Vocational empowerment should spearhead human resources development

It was not at all surprising to have a British panelist emphasize that India desperately needed more carpenters, welders, electricians and plumbers than engineers and MBAs on a nationally televised debate last week. The other Indian panelists, carrying our country’s burdensome intellectual baggage, had their sights on the top of the pyramid and spoke unimaginatively about establishing more IITs.

China is the economic powerhouse that it is today thanks to the majority of its citizens choosing to work with their hands and feet. South Koreans are no different. You could have said that of Japan too not long ago till their currency strategy (and not any decline in their industrial productivity) did them in.

Our national obsession with higher education and the degrees that come with it has not produced the desired outcomes as anyone who evaluates fresh graduates for jobs will know.  On a rough and ready estimate basis, 95% of India’s graduates, whether technical or otherwise, don’t measure up for any job with a MNC while about 85% don’t make the cut for any job, regardless of the ownership hue of the employer.  Noises emanating from marquee companies such as Microsoft have underscored this disturbing data. Recent media disclosures of more than 30% of passing out business graduates not finding a job at all are also a painful pointer to where our education policymakers have got it all mixed up in their heads.

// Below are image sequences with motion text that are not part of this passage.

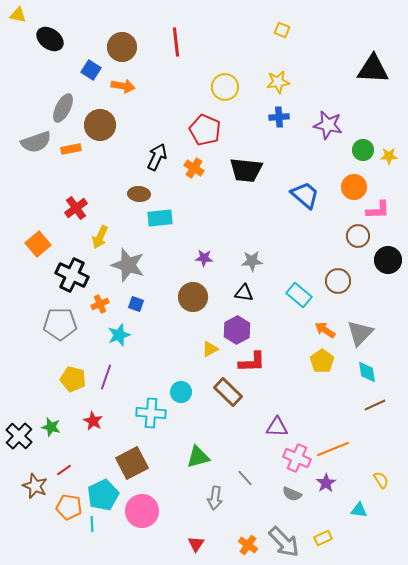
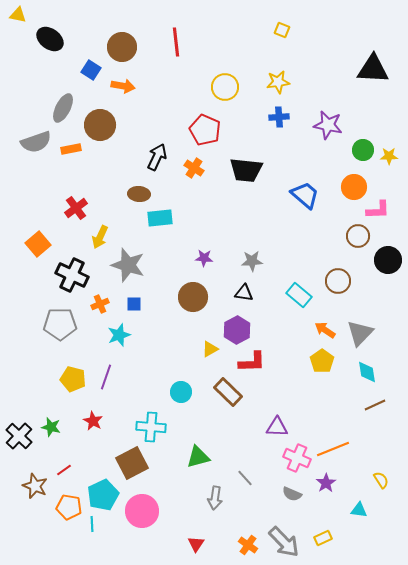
blue square at (136, 304): moved 2 px left; rotated 21 degrees counterclockwise
cyan cross at (151, 413): moved 14 px down
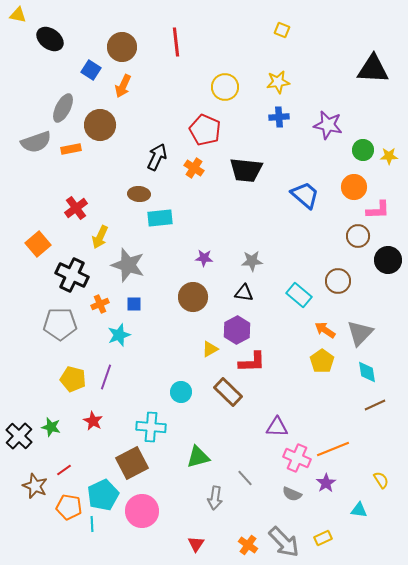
orange arrow at (123, 86): rotated 105 degrees clockwise
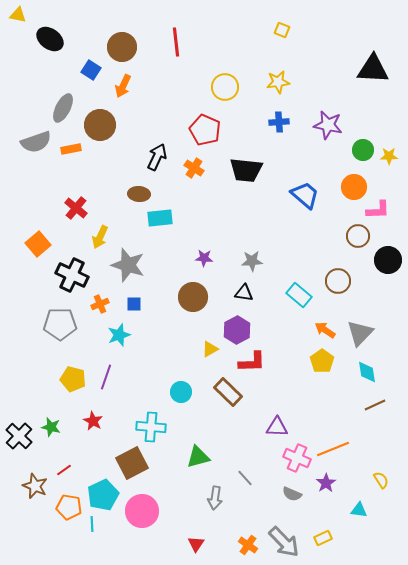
blue cross at (279, 117): moved 5 px down
red cross at (76, 208): rotated 15 degrees counterclockwise
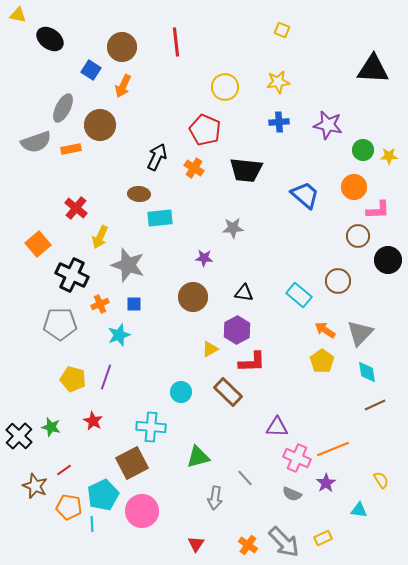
gray star at (252, 261): moved 19 px left, 33 px up
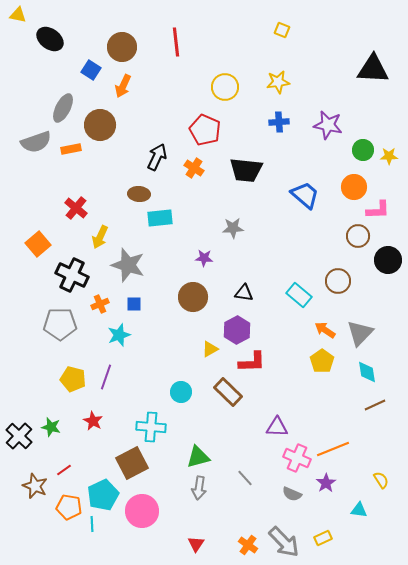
gray arrow at (215, 498): moved 16 px left, 10 px up
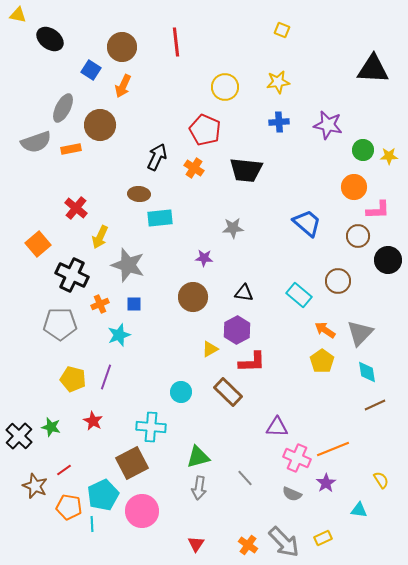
blue trapezoid at (305, 195): moved 2 px right, 28 px down
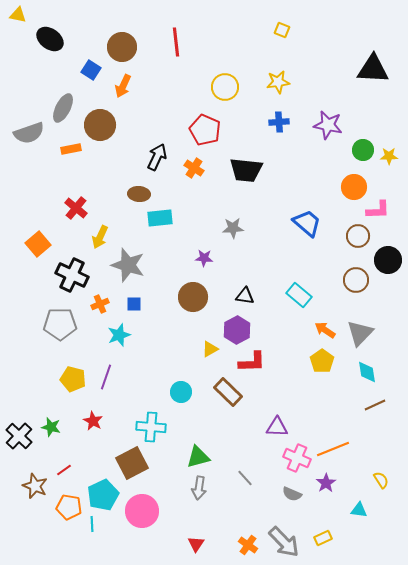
gray semicircle at (36, 142): moved 7 px left, 9 px up
brown circle at (338, 281): moved 18 px right, 1 px up
black triangle at (244, 293): moved 1 px right, 3 px down
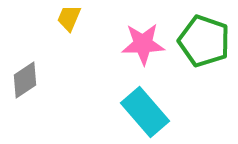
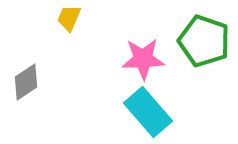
pink star: moved 15 px down
gray diamond: moved 1 px right, 2 px down
cyan rectangle: moved 3 px right
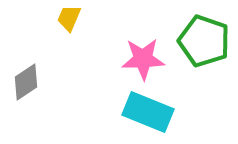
cyan rectangle: rotated 27 degrees counterclockwise
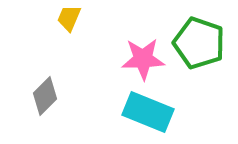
green pentagon: moved 5 px left, 2 px down
gray diamond: moved 19 px right, 14 px down; rotated 12 degrees counterclockwise
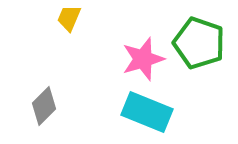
pink star: rotated 15 degrees counterclockwise
gray diamond: moved 1 px left, 10 px down
cyan rectangle: moved 1 px left
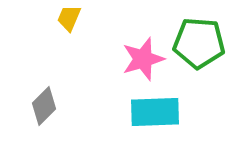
green pentagon: rotated 15 degrees counterclockwise
cyan rectangle: moved 8 px right; rotated 24 degrees counterclockwise
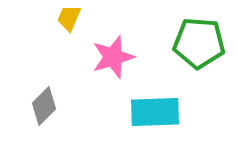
pink star: moved 30 px left, 2 px up
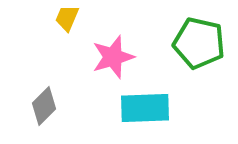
yellow trapezoid: moved 2 px left
green pentagon: rotated 9 degrees clockwise
cyan rectangle: moved 10 px left, 4 px up
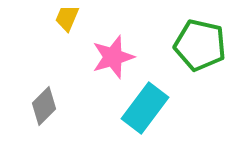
green pentagon: moved 1 px right, 2 px down
cyan rectangle: rotated 51 degrees counterclockwise
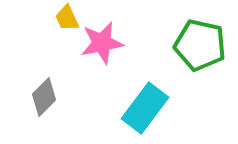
yellow trapezoid: rotated 48 degrees counterclockwise
pink star: moved 11 px left, 14 px up; rotated 6 degrees clockwise
gray diamond: moved 9 px up
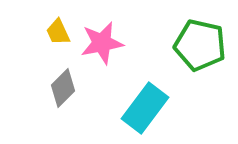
yellow trapezoid: moved 9 px left, 14 px down
gray diamond: moved 19 px right, 9 px up
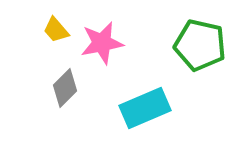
yellow trapezoid: moved 2 px left, 2 px up; rotated 16 degrees counterclockwise
gray diamond: moved 2 px right
cyan rectangle: rotated 30 degrees clockwise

Last night, I was over at a neighbor’s place who manages an export oriented garment processing unit in the industrial hub of Bangalore following his retirement. A Hindustan lever alumnus, the gentleman knows a thing or two about what separates the men from the boys as you would expect. He has had more than fifty shop floor jobs open for almost a year without finding any takers. His non-technical workforce, however, continues to swell to unwieldy proportions as he has to accommodate local politicians and musclemen who have the potential of bringing the factory to a screeching halt, should their egos not be pandered to, whenever they please.

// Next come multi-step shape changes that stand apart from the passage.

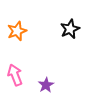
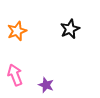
purple star: rotated 21 degrees counterclockwise
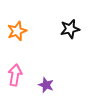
black star: rotated 12 degrees clockwise
pink arrow: rotated 30 degrees clockwise
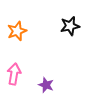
black star: moved 3 px up
pink arrow: moved 1 px left, 1 px up
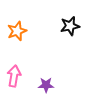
pink arrow: moved 2 px down
purple star: rotated 21 degrees counterclockwise
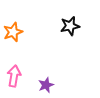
orange star: moved 4 px left, 1 px down
purple star: rotated 21 degrees counterclockwise
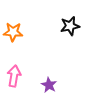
orange star: rotated 24 degrees clockwise
purple star: moved 3 px right; rotated 21 degrees counterclockwise
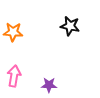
black star: rotated 24 degrees clockwise
purple star: rotated 28 degrees counterclockwise
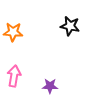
purple star: moved 1 px right, 1 px down
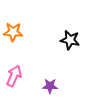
black star: moved 14 px down
pink arrow: rotated 15 degrees clockwise
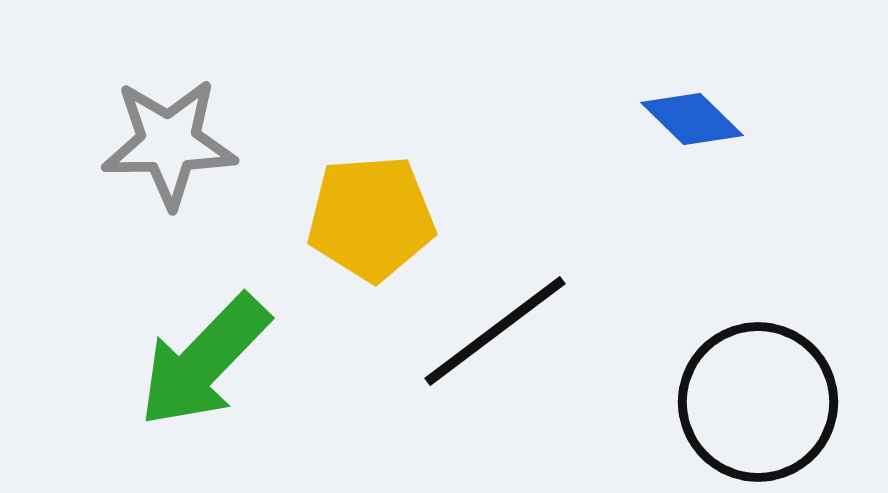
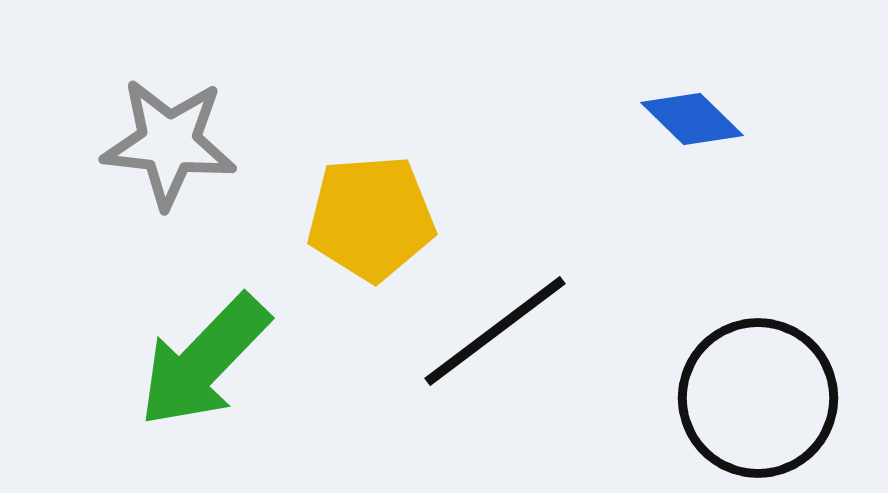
gray star: rotated 7 degrees clockwise
black circle: moved 4 px up
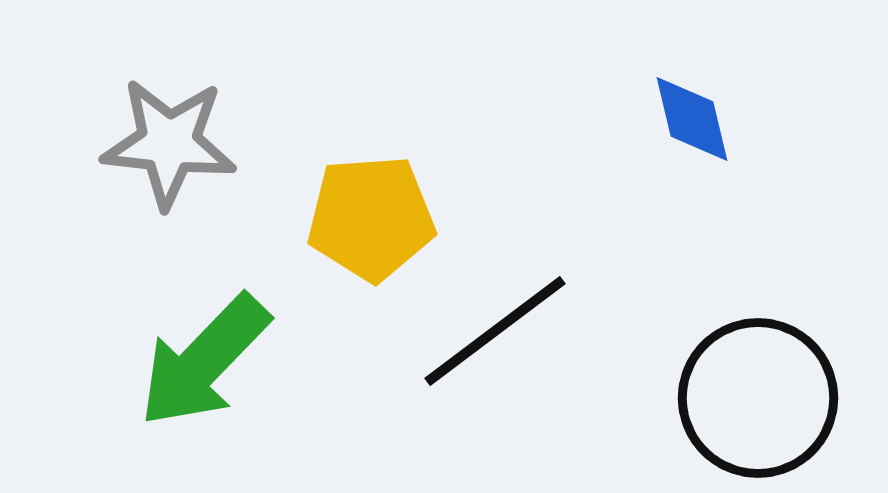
blue diamond: rotated 32 degrees clockwise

Youngsters referred by this mafia only want to head for a desk and chair and exercise the concomitant authority that comes from sitting behind a table.  Incidentally, a skilled technician is compensated far better than the office bound clerk but even that is not a carrot for the indolent job seeker as the dowry for a clerk far exceeds that of a shop floor hand.  Therein lay the rub.

Even at the higher end, brilliant engineers head for business school right after their IITs and NITs.  I tend to believe that what my anguished neighbor shared with me is really a microcosm of what ails the Indian manufacturing sector. It is not as it there are no jobs on the shop floor but the real crisis is that there are not enough aspirants. It is clearly a mindset issue that calls for a clinical overhaul.

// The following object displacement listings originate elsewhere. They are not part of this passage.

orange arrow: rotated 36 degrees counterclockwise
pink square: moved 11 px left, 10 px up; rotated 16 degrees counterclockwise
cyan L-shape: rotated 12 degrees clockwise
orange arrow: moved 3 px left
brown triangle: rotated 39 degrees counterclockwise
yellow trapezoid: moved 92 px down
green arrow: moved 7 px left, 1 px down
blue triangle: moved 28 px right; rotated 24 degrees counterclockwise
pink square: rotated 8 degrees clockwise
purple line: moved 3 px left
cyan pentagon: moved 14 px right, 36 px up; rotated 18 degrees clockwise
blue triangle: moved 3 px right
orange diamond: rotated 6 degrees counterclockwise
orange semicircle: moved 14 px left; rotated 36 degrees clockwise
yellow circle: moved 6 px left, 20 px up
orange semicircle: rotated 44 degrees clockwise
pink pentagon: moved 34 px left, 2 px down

A pioneer in infrastructure financing in India that added a vocational education arm (led by a former IAS officer who quit the service prematurely to follow his passion of “skilling the average Indian youth”) as a vertical has been struggling to fill its welding classes despite a handsome subsidy to students wishing to enroll for its workplace readiness courses.  A German equipment conglomerate that also set up a similar business unit to train and place after sales technicians with its pan India dealer workforce is also faced with near empty classrooms.

I have run into graduates manning the counters of shopping malls earning a third of what drivers do in Bangalore. Hotel management graduates from hole in the wall institutes end up in dead end jobs as waiters in many of India’s top cities and have to survive on tips as their salaries don’t even pay for the most basic creature comforts. Yet, they don’t seem to see the light. Rather, their parents don’t see it at all.

This hypocrisy is exposed when the son opts for the Gulf region and sends dirhams home on the back of a semi menial job where he has to get his hands dirty for a living. The typical Indian parent would rather have an unemployable graduate of a child feeding off the family’s shrinking capital than see him go to work in overalls.  However, he can work in dungarees or stripped down to his bare essentials as long as he is not within the sight of the extended family or their neighbors in a distant land. The inward remittance and a weak rupee are what matters then.

If India has managed all these years with only a fraction of its engineers and MBAs, chances are it will continue to. But our roads, airports, railway tracks and factories can’t possibly be built by imported labor as is the situation in Dubai or Singapore as any such move would lead to social turbulence, to put it mildly.

As the new government prepares to unleash its manifesto of bullet trains and a hundred new cities, unemployed and unemployable engineers should seriously consider getting their fingers dirty in nation building than covet the comforts of an executive chamber that will remain a pipe dream. Our freshly minted HRD minister, Ms Irani is touted to be an unconventional thinker. She has a fantastic opportunity to live up to her reputation by derecognizing all engineering colleges that have not been able to place more than half of their students over the last ten years. Such under performing institutes could be given the option of converting themselves into ITI type vocational institutes with close linkages to potential employers who would, in the main, decide on the course contents and the selection of faculty as well.

While business schools with similar uninspiring placement track records could be turned into captive feeders of non-managerial staff to selected employers if they indeed have to survive. Like an army, a company needs hundreds of foot soldiers and only a few generals.

These are tough calls but the time for soft options is clearly over for India.